EXERCISE DETAILS> When you find the line that contains "Sosem készült el, de most", restate it and all lines after it exactly, stopping at the end of the material.

Start of SOURCE MATERIAL

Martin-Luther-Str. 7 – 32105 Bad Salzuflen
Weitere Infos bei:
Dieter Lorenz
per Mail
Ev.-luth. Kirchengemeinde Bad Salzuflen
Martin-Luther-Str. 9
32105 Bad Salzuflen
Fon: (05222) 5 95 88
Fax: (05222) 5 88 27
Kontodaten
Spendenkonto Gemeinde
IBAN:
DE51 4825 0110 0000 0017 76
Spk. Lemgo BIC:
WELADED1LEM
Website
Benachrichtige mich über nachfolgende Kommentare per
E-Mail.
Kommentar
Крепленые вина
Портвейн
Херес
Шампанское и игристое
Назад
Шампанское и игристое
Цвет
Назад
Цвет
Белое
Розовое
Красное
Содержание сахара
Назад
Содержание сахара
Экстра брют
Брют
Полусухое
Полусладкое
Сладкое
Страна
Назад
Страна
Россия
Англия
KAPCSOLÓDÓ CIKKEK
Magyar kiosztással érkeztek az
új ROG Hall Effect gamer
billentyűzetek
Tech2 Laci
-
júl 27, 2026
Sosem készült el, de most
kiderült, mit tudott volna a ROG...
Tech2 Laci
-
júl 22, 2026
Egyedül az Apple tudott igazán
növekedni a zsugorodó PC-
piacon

End of SOURCE MATERIAL

RESULT OF THE EXERCISE>
Sosem készült el, de most
kiderült, mit tudott volna a ROG...
Tech2 Laci
-
júl 22, 2026
Egyedül az Apple tudott igazán
növekedni a zsugorodó PC-
piacon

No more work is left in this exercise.